Jacek Paszulewicz twardo podsumował dzisiejszy mecz z Chrobrym Głogów, przegrany przez Biało – Zielonych 0:1.
Jacek Paszulewicz twardo podsumował dzisiejszy mecz z Chrobrym Głogów, przegrany przez Biało – Zielonych 0:1.
– Kolejna konferencja w ciągu kilku dni i niestety podobna sytuacja. W 30. minucie czerwona kartka. Duża niefrasobliwość naszych stoperów w dwóch ostatnich meczach. Jeśli patrzeć z drugiej strony, być może w następnym meczu powinniśmy zacząć w „10”, bo jeżeli mój zespół do 35. minuty cechuje minimalizm i czekanie na to co zrobi przeciwnik – gdy założenia są całkowicie odmienne – ciężko mówić, że zabrakło nam szczęścia. Na szczęście trzeba zapracować. Uważam, że Chrobry na to szczęście dziś zapracował i wywozi stąd trzy punkty. Jest takie powiedzenie: „60 centymetrów to jest odległość między plecami a tyłkiem”. Po zwycięstwie zawodnicy po tych plecach są klepani i hołubieni, ale zapominają, że tylko 60 centymetrów dzieli od tego, żeby dostać kopa w tyłek i przegrać mecz – powiedział trener.

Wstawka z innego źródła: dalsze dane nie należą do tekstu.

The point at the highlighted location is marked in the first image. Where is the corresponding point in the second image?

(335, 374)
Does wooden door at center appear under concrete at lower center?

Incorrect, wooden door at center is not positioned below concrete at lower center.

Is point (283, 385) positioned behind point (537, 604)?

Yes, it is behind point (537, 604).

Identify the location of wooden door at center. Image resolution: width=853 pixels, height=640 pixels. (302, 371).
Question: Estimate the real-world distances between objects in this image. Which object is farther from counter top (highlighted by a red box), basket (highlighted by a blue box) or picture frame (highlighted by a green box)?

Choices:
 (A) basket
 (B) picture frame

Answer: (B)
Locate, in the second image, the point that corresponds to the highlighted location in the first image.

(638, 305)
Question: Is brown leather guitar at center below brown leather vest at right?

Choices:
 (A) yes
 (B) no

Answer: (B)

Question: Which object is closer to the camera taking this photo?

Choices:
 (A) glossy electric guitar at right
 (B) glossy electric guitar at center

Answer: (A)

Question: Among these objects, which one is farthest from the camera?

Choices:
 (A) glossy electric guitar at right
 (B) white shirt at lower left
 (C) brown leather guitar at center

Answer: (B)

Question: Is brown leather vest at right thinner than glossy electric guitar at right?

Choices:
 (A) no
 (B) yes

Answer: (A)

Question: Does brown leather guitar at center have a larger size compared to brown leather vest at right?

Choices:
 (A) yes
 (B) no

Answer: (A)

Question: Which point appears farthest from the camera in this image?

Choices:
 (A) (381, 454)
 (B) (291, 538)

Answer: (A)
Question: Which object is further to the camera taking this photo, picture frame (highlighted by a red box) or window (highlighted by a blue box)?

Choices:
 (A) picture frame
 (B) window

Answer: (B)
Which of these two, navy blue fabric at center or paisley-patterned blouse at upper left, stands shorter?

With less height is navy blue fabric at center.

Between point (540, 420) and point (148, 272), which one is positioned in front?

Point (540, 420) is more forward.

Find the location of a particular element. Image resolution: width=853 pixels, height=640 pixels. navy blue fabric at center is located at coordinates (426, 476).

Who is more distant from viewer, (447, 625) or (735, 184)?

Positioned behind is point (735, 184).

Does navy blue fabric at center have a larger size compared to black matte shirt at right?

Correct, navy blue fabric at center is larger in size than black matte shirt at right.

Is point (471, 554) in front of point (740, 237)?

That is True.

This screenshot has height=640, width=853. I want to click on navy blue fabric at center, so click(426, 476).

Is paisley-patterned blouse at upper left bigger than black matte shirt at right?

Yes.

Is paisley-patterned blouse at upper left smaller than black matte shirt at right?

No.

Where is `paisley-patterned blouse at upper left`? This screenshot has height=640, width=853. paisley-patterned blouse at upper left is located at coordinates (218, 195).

– Mam nadzieję, że dzisiejszy mecz i te 60 minut, w których nie można odmówić mojemu zespołowi charakteru, walki, kreowania sytuacji i wiary w zwycięstwo, wpłynie na zmianę podejścia niektórych zawodników jeśli chodzi o wchodzenie mecz, bo po raz kolejny oddaliśmy przeciwnikowi 30 minut i dwie żółte kartki, które po raz kolejny kosztowały nas trzy punkty – dodał.